In this paper, Sekine and colleagues focused on a prior observation that some patients with moderate emphysema had a better post-operative pulmonary function than expected when compared to a control group without this disease. At first pass, this would appear to be contrary to logic and pulmonary physiology as most of us have understood and practiced it over the years. They then hypothesized that resection for cancer in these patients may have some beneficial effect similar to that of lung volume reduction surgery, but noted that they were dealing with much less severe disease. They also attempted to validate their observations through a formula that would be useful in a predictive mode to pulmonologists and thoracic surgeons who must make crucial decisions as to whether these patients can tolerate resection for cure. Although the sample size from which these observations and conclusions were drawn was small, 48/521 patients, this was apparently felt to be adequate by The Annals of Thoracic Surgery Editorial Board and the statisticians involved to empower the study. Nevertheless, one must seriously consider whether this would hold up in a much larger cohort of such patients. Of significance, standard nomenclature involving pulmonary function tests and arterial blood gases was used throughout the manuscript; therefore, interested readers do not have to subscribe to any new lexicon or technology. Their observation that the PaO2, FEV1, and FVC were better maintained in the COPD group than the non-COPD group is provocative, especially when this was found to be more pronounced in lower lobe resections, since most of the early changes in emphysema occur the upper lobes. They make some inferences about the upper lobe versus lower lobe differences, which may or may not hold up in the final analysis, but it makes for interesting speculation with perhaps some potential therapeutic applications.

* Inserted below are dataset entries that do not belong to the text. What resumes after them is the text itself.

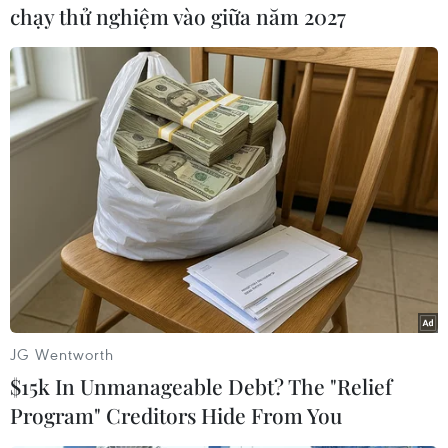
chạy thử nghiệm vào giữa năm 2027
thác, VEC sẽ bổ sung nhân lực trực chốt, phối
hợp với các đơn vị chức năng trên tuyến cao tốc
Đà Nẵng-Quảng Ngãi để hướng dẫn các phương
tiện ra/vào nút giao Chu Lai và tuyên truyền
đảm bảo an toàn giao thông.
VEC cũng đưa ra tốc độ xe chạy tại các nhánh
ra/vào đường cao tốc là 40km/giờ đồng thời lưu
ý các phương tiện di chuyển chậm khi đi qua
trạm thu phí Chu Lai nhằm đảm bảo an toàn
giao thông.
Bên cạnh đó, VEC tiếp nhận mọi phản ánh, kiến
JG Wentworth
nghị, thông báo sự cố… xảy ra trên tuyến cao tốc
$15k In Unmanageable Debt? The "Relief
Đà Nẵng-Quảng Ngãi qua số điện thoại đường
Program" Creditors Hide From You
dây nóng 19001777.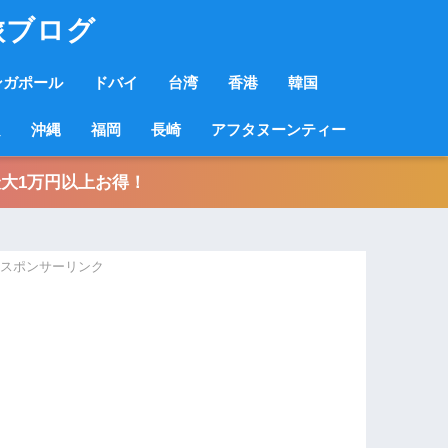
旅ブログ
ンガポール
ドバイ
台湾
香港
韓国
良
沖縄
福岡
長崎
アフタヌーンティー
大1万円以上お得！
スポンサーリンク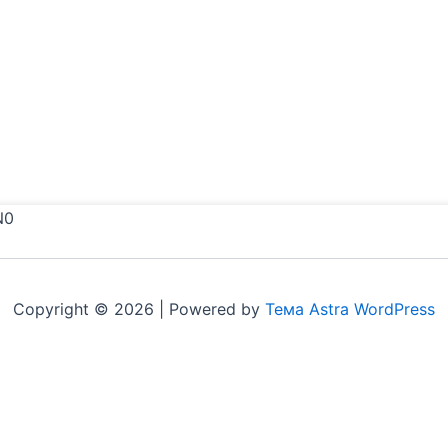
N0
Copyright © 2026 | Powered by
Тема Astra WordPress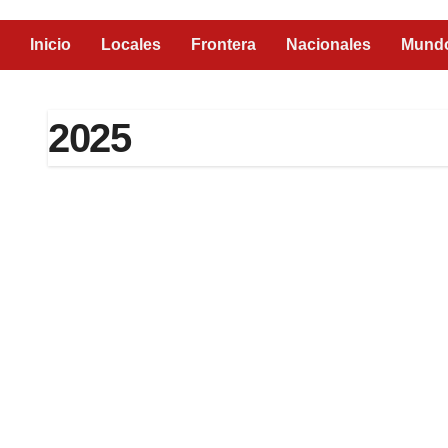
Inicio
Locales
Frontera
Nacionales
Mund
2025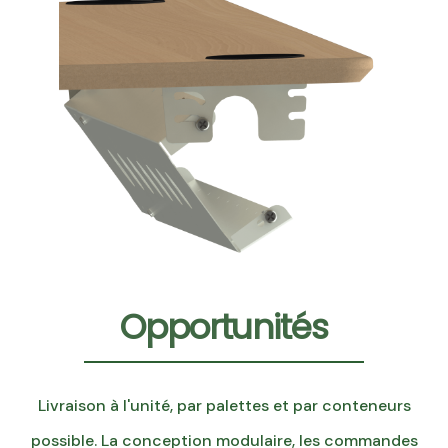
Opportunités
Livraison à l'unité, par palettes et par conteneurs
possible. La conception modulaire, les commandes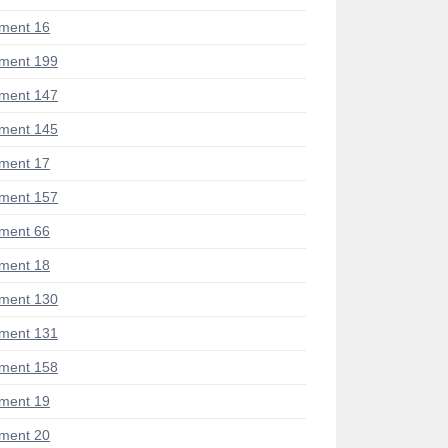
ment 16
ment 199
ment 147
ment 145
ment 17
ment 157
ment 66
ment 18
ment 130
ment 131
ment 158
ment 19
ment 20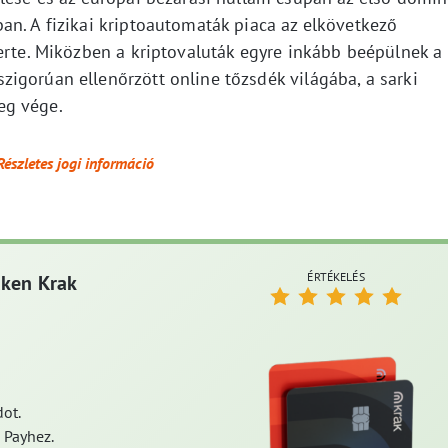
an. A fizikai kriptoautomaták piaca az elkövetkező
erte. Miközben a kriptovaluták egyre inkább beépülnek a
igorúan ellenőrzött online tőzsdék világába, a sarki
eg vége.
Részletes jogi információ
ÉRTÉKELÉS
aken Krak
ot.
 Payhez.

The ratio of the apoFEV1 to ppoFEV1 is critical in this paper and was calculated by the formula: FEV1 (1 - S x 0.0526), which was appropriately referenced in the bibliography (17). However, after analyzing the data in Table 4, where unexpecteddifferences were observed, they "multiplied a specific coefficient to ppoFEV1 to improve predictive accuracy." No explanation was given as to how these new "specific coefficients" were derived nor were they referenced. This may be problematic for other investigators who chose to incorporate this model in their work. The authors were able to test their formula in a prospective manner in 142 patients over a 2-year period, and the modified ppoFEV1 was significantly related with the apoFEV1 at a R2 of 0.619. The acknowledged single concern with this retrospective study is that post-operative PFTs were obtained at one month while recovery of function continues out to perhaps 6 months. Therefore, assuming the validity of their observations, the results can only be enhanced had the PFTs been done at a later date.

In summary, the authors make some speculations that may or may not be valid over time and, in deed, some of their observations may ultimately prove to be real, but not in a cause-effect dynamic. However, the paper does pose interesting questions for future investigations that may answer questions about this difficult group of patients. Finally, the formula presented may indeed be helpful to clinicians in deciding operability in these patients.